Unconcerned or unaware
Are they unconcerned or unaware? Over-consumption is a huge problem as far as global warming, wasting natural resources, the creation of CO2 emissions and unnecessary fuel use to transport these cheap goods from China. Employees in these stores are paid horribly low wages ($8.00 an hour where I live) and receive no benefits, because they are all scheduled part-time. The supply chain is directly related to the disaster in Bangladesh and the clothes they are buying.
I began to feel that my simple lifestyle – recycling, organic diet, organic garden and energy efficient car and home – were all for naught. I do my part to save resources and shop responsibly, yet here are 200 people with loaded carts at any given time in ONE Super Big Box Store!
Preaching to the (green-living) choir?
When I write about green lifestyles and energy efficiency, I am preaching to the choir, so to speak. Even sharing memes and news articles on Facebook, I know my ‘friends’ know who I am, and it feels like a waste of time.
The people I need to reach are the Super Big Box Store shoppers, but realizing how much cheap stuff thousands of people buy in one day, I felt defeated. There is no way I can change the minds and lifestyles of the masses. No Way.

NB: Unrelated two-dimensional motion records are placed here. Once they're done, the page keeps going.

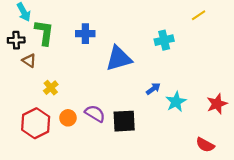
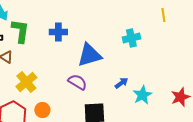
yellow line: (199, 15) -> (163, 15), turned -64
yellow cross: (51, 88) -> (26, 82), size x1.5
purple semicircle: (95, 114) -> (77, 82), moved

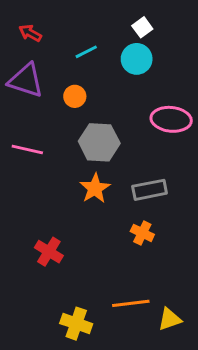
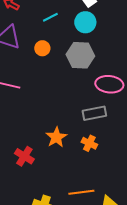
pink ellipse: (171, 119) -> (109, 84), moved
gray hexagon: (99, 142) -> (80, 55), moved
orange star: (95, 188) -> (56, 137), moved

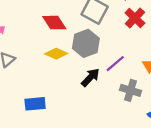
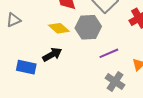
black arrow: (90, 77) -> (52, 55), moved

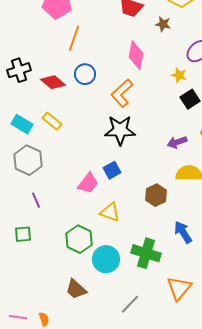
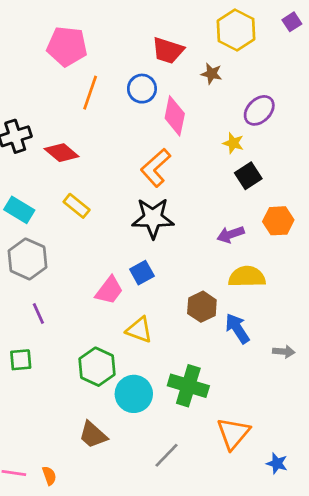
blue circle: (85, 74) -> (142, 89), moved
yellow rectangle: (52, 121) -> (77, 206), moved
blue arrow: (183, 232) -> (237, 328), moved

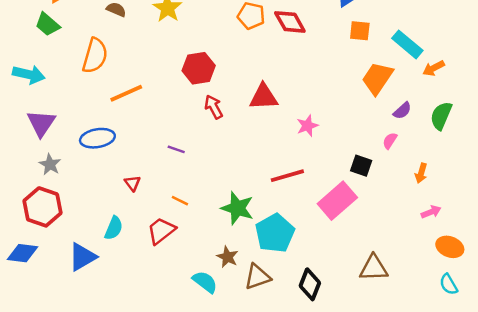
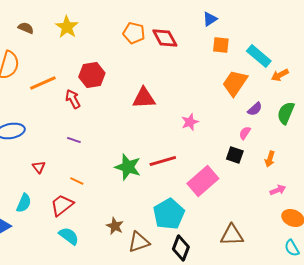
orange line: (126, 93) -> (43, 83), moved
red arrow: (214, 107) -> (73, 99), moved
pink star: (307, 126) -> (190, 122), moved
black square: (361, 166) -> (235, 155), moved
green star: (237, 208) -> (128, 167), moved
cyan pentagon: (275, 233) -> (169, 214), moved
cyan semicircle: (205, 282) -> (69, 236), moved

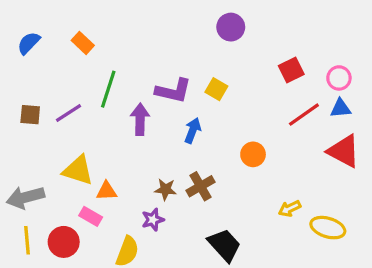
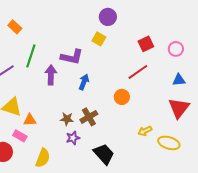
yellow square: (216, 89) -> (99, 39), moved
blue triangle: (341, 108) -> (179, 80), moved
red line: (304, 115) -> (138, 72), moved
red triangle: (344, 151) -> (179, 108), moved, turned 40
purple star: (153, 220) -> (73, 138), moved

We’re doomed. Judging by my experience in one small city, I don’t think things will ever change. Family Dollar stores are now going up in the same frequency as one Super Big Box Store did a decade ago. They want to build a store every 30 miles. They are fighting to build a big one here on the north side of town, even though there is a small one in town, a big one 30 minutes farther north and another big one 30 minutes south.
There is also a Dollar General being built on the south side of town. We have a Big Box Store, and there is a Super Big Box Store 45 minutes away. How many cheap stores do we need in a county of 30,000 people?!
But, maybe we’re NOT doomed!
On the other hand, Days Inn offered Organic Twining teas in their lobby. That’s new! Maybe there is hope after all.
And an update since I began writing this post: Our County Commission voted Family Dollar down for construction! They recognized the way Big Box Stores take away business from mom and pop stores, that wages are low, that the buildings are not suited to the area, and that traffic would become one big snarl in a very quaint area. I’m feeling a little more hopeful.